The more socially oriented a species is, the more likely it is to exhibit laughter (or, more technically, vocalizations associated with tickling or play). Rats laugh, but not mice. "Mice are solitary creatures," Burgdorf said.
OK, so what about cats? Could purring be considered laughter? "My gut says that it is, but you can't show it empirically," Burgdorf said. If researchers find that a cat's purr is associated with the brain's feel-good chemicals, that might support the case for feline laughter. But really, the bottom line is that there's a wide spectrum of vocalizations linked to animal pleasures.
"Invertebrates make vocalizations, but they don't have neuroanatomical homology to humans," said Burgdorf, sounding thoroughly like the neuroscientist he is. Translation: Just because a bee buzzes, that doesn't mean it's laughing at you.
Evolution of laughter
The latest research doesn't speculate on what drove the evolution of laughter. "It could be that there are social factors that have had an impact on evolution," Davila Ross said. "There could be side effects of the evolution of vocalization and speech."

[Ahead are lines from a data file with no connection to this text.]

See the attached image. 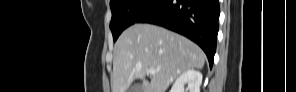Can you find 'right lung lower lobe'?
<instances>
[{
  "instance_id": "98d812e1",
  "label": "right lung lower lobe",
  "mask_w": 296,
  "mask_h": 92,
  "mask_svg": "<svg viewBox=\"0 0 296 92\" xmlns=\"http://www.w3.org/2000/svg\"><path fill=\"white\" fill-rule=\"evenodd\" d=\"M219 13L218 0H159L136 23L156 24L188 37L204 50L212 67Z\"/></svg>"
}]
</instances>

The apes were recorded during tickling sessions at seven European zoos, and Davila Ross acknowledged that laughter in the wild could be different from laughter in captivity. "Even if you compare one zoo group with another zoo group, there are differences," she said. But the researchers tried to minimize the potential for human influence by tickling infants and juveniles rather than adult apes.
Vocalizations associated with pleasure could serve as positive signals to other members of the species during social interactions. "It probably came from mating vocalizations, which are examples of positive social interactions," Burgdorf said.
Burgdorf said he's interested in laughter not so much to find out how it evolved, but to find out how it can heal. If there's a link between particular types of vocalizations and the neurochemistry of feeling good, then animal studies could lead to better mood-lightening medicines.
Studying animal laughter certainly lightened the mood of Davila Ross and her colleagues: "When watching the apes play with the caretakers, it was contagious," she said.